▶ _Task objective_: Please retype the records below exactly as they appear, but leave out the pictures.

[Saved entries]
▼▼▼
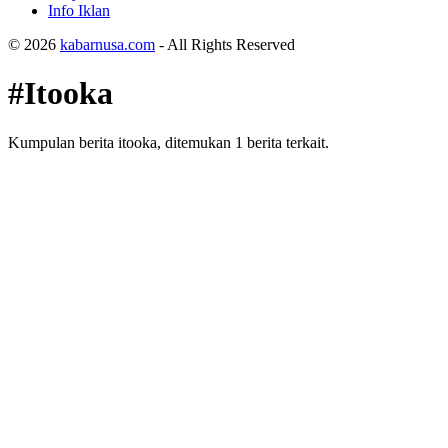
Info Iklan
© 2026
kabarnusa.com
- All Rights Reserved
#Itooka
Kumpulan berita itooka, ditemukan 1 berita terkait.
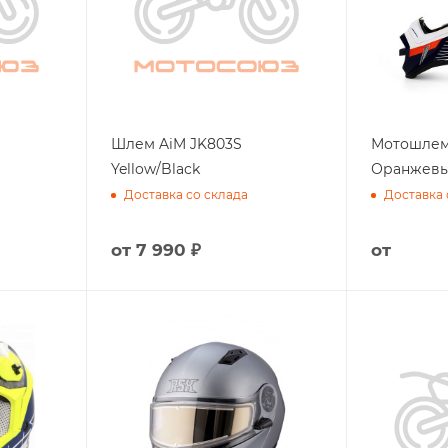
Шлем AiM JK803S
Мотошлем 
Yellow/Black
Оранжевы
Доставка со склада
Доставка 
от
7 990 ₽
от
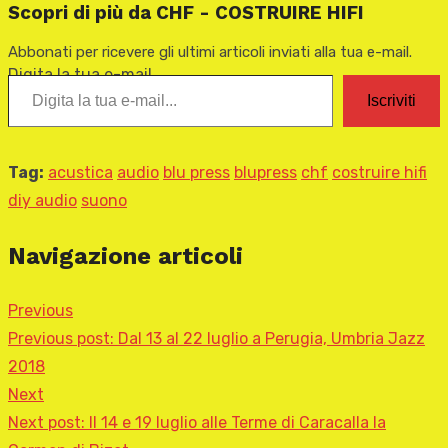
Scopri di più da CHF - COSTRUIRE HIFI
Abbonati per ricevere gli ultimi articoli inviati alla tua e-mail.
Digita la tua e-mail...
Iscriviti
Tag:
acustica
audio
blu press
blupress
chf
costruire hifi
diy audio
suono
Navigazione articoli
Previous
Previous post:
Dal 13 al 22 luglio a Perugia, Umbria Jazz
2018
Next
Next post:
Il 14 e 19 luglio alle Terme di Caracalla la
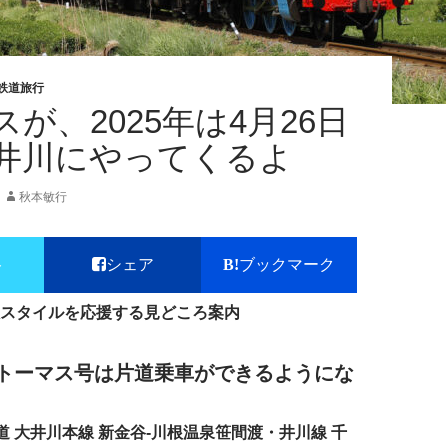
鉄道旅行
が、2025年は4月26日
井川にやってくるよ
秋本敏行
ト
シェア
ブックマーク
スタイルを応援する見どころ案内
トーマス号は片道乗車ができるようにな
道 大井川本線 新金谷-川根温泉笹間渡・井川線 千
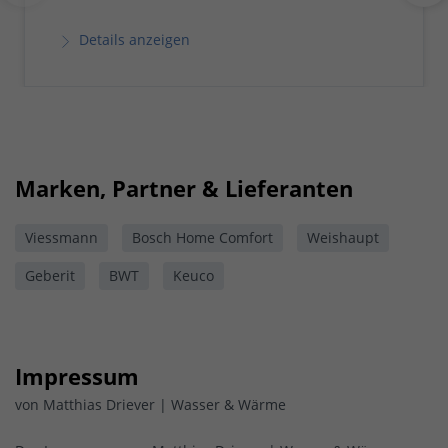
Details anzeigen
Marken, Partner & Lieferanten
Viessmann
Bosch Home Comfort
Weishaupt
Geberit
BWT
Keuco
Impressum
von Matthias Driever | Wasser & Wärme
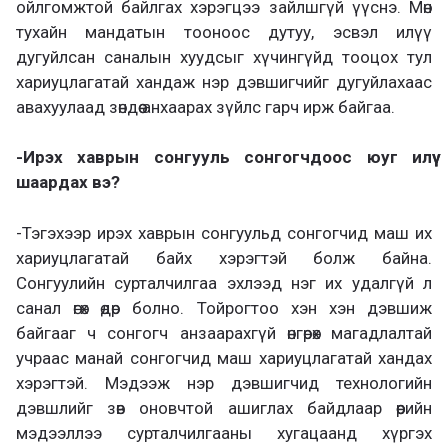
ойлгомжтой байлгах хэрэгцээ зайлшгүй үүснэ. Мөн
тухайн мандатын тооноос дутуу, эсвэл илүү
дугуйлсан саналын хуудсыг хүчингүйд тооцох тул
хариуцлагатай хандаж нэр дэвшигчийг дугуйлахаас
авахуулаад зөндөө анхаарах зүйлс гарч ирж байгаа.
-Ирэх хаврын сонгууль сонгогчдоос юуг илүү
шаардах вэ?
-Тэгэхээр ирэх хаврын сонгуульд сонгогчид маш их
хариуцлагатай байх хэрэгтэй болж байна.
Сонгуулийн сурталчилгаа эхлээд нэг их удалгүй л
санал өгөх өдөр болно. Тойрогтоо хэн хэн дэвшиж
байгааг ч сонгогч анзаарахгүй өнгөрөх магадлалтай
учраас манай сонгогчид маш хариуцлагатай хандах
хэрэгтэй. Мэдээж нэр дэвшигчид технологийн
дэвшлийг зөв оновчтой ашиглах байдлаар өөрийн
мэдээллээ сурталчилгааны хугацаанд хүргэх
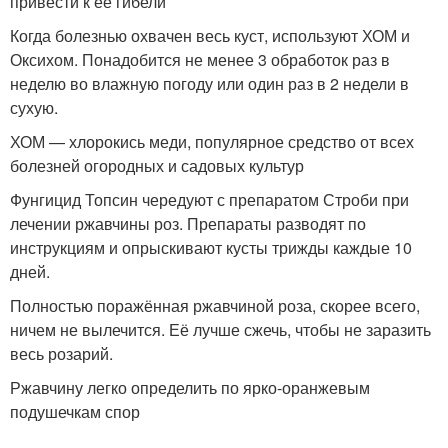
привести к её гибели
Когда болезнью охвачен весь куст, используют ХОМ и
Оксихом. Понадобится не менее 3 обработок раз в
неделю во влажную погоду или один раз в 2 недели в
сухую.
ХОМ — хлорокись меди, популярное средство от всех
болезней огородных и садовых культур
Фунгицид Топсин чередуют с препаратом Строби при
лечении ржавчины роз. Препараты разводят по
инструкциям и опрыскивают кусты трижды каждые 10
дней.
Полностью поражённая ржавчиной роза, скорее всего,
ничем не вылечится. Её лучше сжечь, чтобы не заразить
весь розарий.
Ржавчину легко определить по ярко-оранжевым
подушечкам спор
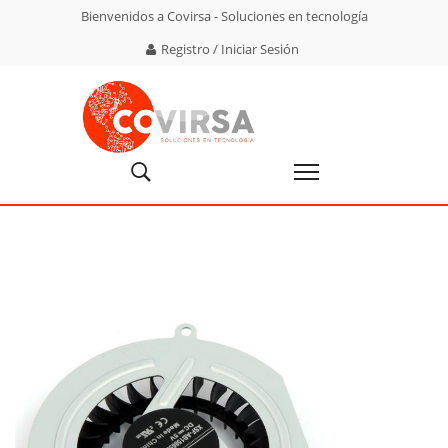
Bienvenidos a Covirsa - Soluciones en tecnología
Registro / Iniciar Sesión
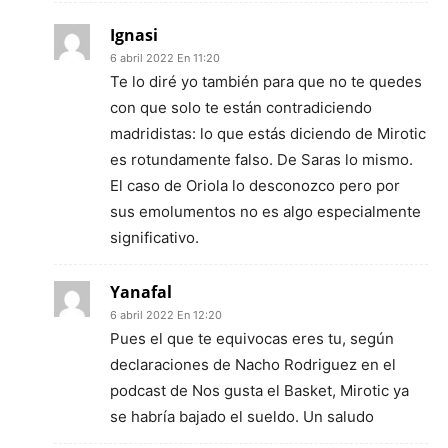
Ignasi
6 abril 2022 En 11:20
Te lo diré yo también para que no te quedes
con que solo te están contradiciendo
madridistas: lo que estás diciendo de Mirotic
es rotundamente falso. De Saras lo mismo.
El caso de Oriola lo desconozco pero por
sus emolumentos no es algo especialmente
significativo.
Yanafal
6 abril 2022 En 12:20
Pues el que te equivocas eres tu, según
declaraciones de Nacho Rodriguez en el
podcast de Nos gusta el Basket, Mirotic ya
se habría bajado el sueldo. Un saludo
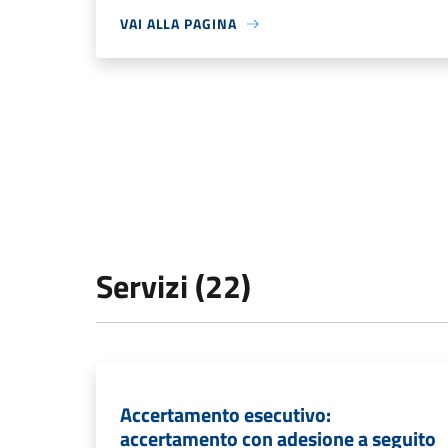
VAI ALLA PAGINA
Servizi (22)
Accertamento esecutivo:
accertamento con adesione a seguito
▲▲▲
▶ _Answer space_:
Info Iklan
© 2026
kabarnusa.com
- All Rights Reserved
#Itooka
Kumpulan berita itooka, ditemukan 1 berita terkait.
Шлем AiM JK803S
Мотошлем 
Yellow/Black
Оранжевы
Доставка со склада
Доставка 
от
7 990 ₽
от
Scopri di più da CHF - COSTRUIRE HIFI
Abbonati per ricevere gli ultimi articoli inviati alla tua e-mail.
Digita la tua e-mail...
Iscriviti
Tag:
acustica
audio
blu press
blupress
chf
costruire hifi
diy audio
suono
Navigazione articoli
Previous
Previous post:
Dal 13 al 22 luglio a Perugia, Umbria Jazz
2018
Next
Next post:
Il 14 e 19 luglio alle Terme di Caracalla la
鉄道旅行
が、2025年は4月26日
井川にやってくるよ
秋本敏行
ト
シェア
ブックマーク
スタイルを応援する見どころ案内
トーマス号は片道乗車ができるようにな
道 大井川本線 新金谷-川根温泉笹間渡・井川線 千
Details anzeigen
Marken, Partner & Lieferanten
Viessmann
Bosch Home Comfort
Weishaupt
Geberit
BWT
Keuco
Impressum
von Matthias Driever | Wasser & Wärme
ойлгомжтой байлгах хэрэгцээ зайлшгүй үүснэ. Мөн
тухайн мандатын тооноос дутуу, эсвэл илүү
дугуйлсан саналын хуудсыг хүчингүйд тооцох тул
хариуцлагатай хандаж нэр дэвшигчийг дугуйлахаас
авахуулаад зөндөө анхаарах зүйлс гарч ирж байгаа.
-Ирэх хаврын сонгууль сонгогчдоос юуг илүү
шаардах вэ?
-Тэгэхээр ирэх хаврын сонгуульд сонгогчид маш их
хариуцлагатай байх хэрэгтэй болж байна.
Сонгуулийн сурталчилгаа эхлээд нэг их удалгүй л
санал өгөх өдөр болно. Тойрогтоо хэн хэн дэвшиж
байгааг ч сонгогч анзаарахгүй өнгөрөх магадлалтай
учраас манай сонгогчид маш хариуцлагатай хандах
хэрэгтэй. Мэдээж нэр дэвшигчид технологийн
дэвшлийг зөв оновчтой ашиглах байдлаар өөрийн
мэдээллээ сурталчилгааны хугацаанд хүргэх
привести к её гибели
Когда болезнью охвачен весь куст, используют ХОМ и
Оксихом. Понадобится не менее 3 обработок раз в
неделю во влажную погоду или один раз в 2 недели в
сухую.
ХОМ — хлорокись меди, популярное средство от всех
болезней огородных и садовых культур
Фунгицид Топсин чередуют с препаратом Строби при
лечении ржавчины роз. Препараты разводят по
инструкциям и опрыскивают кусты трижды каждые 10
дней.
Полностью поражённая ржавчиной роза, скорее всего,
ничем не вылечится. Её лучше сжечь, чтобы не заразить
весь розарий.
Ржавчину легко определить по ярко-оранжевым
подушечкам спор
Bienvenidos a Covirsa - Soluciones en tecnología
Registro / Iniciar Sesión
Ignasi
6 abril 2022 En 11:20
Te lo diré yo también para que no te quedes
con que solo te están contradiciendo
madridistas: lo que estás diciendo de Mirotic
es rotundamente falso. De Saras lo mismo.
El caso de Oriola lo desconozco pero por
sus emolumentos no es algo especialmente
significativo.
Yanafal
6 abril 2022 En 12:20
Pues el que te equivocas eres tu, según
declaraciones de Nacho Rodriguez en el
podcast de Nos gusta el Basket, Mirotic ya
se habría bajado el sueldo. Un saludo
VAI ALLA PAGINA
Servizi (22)
Accertamento esecutivo:
accertamento con adesione a seguito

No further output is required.